Page-level text extractions:
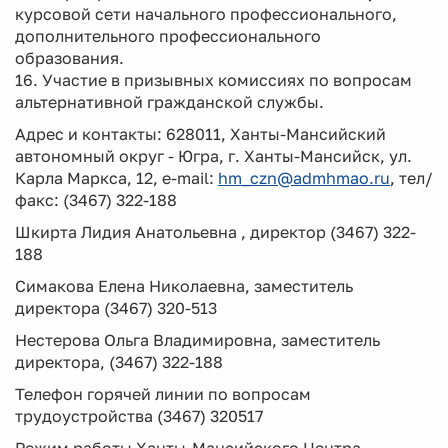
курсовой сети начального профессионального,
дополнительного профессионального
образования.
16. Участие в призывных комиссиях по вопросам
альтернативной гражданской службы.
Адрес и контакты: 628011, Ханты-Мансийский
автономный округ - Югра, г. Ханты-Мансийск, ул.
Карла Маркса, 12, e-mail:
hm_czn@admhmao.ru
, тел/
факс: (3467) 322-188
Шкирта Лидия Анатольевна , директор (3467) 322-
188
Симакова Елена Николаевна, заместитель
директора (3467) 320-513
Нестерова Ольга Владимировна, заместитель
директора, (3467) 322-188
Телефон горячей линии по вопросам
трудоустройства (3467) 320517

--

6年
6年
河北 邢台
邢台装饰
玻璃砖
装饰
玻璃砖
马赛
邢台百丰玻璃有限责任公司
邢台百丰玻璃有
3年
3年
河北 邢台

EXERCISE PROMPT:
From the data above, output only the lines between the line containing "курсовой сети начального" and the line containing "трудоустройства (3467) 320517", inclusive, exactly as written.

ANSWER BOX:
курсовой сети начального профессионального,
дополнительного профессионального
образования.
16. Участие в призывных комиссиях по вопросам
альтернативной гражданской службы.
Адрес и контакты: 628011, Ханты-Мансийский
автономный округ - Югра, г. Ханты-Мансийск, ул.
Карла Маркса, 12, e-mail:
hm_czn@admhmao.ru
, тел/
факс: (3467) 322-188
Шкирта Лидия Анатольевна , директор (3467) 322-
188
Симакова Елена Николаевна, заместитель
директора (3467) 320-513
Нестерова Ольга Владимировна, заместитель
директора, (3467) 322-188
Телефон горячей линии по вопросам
трудоустройства (3467) 320517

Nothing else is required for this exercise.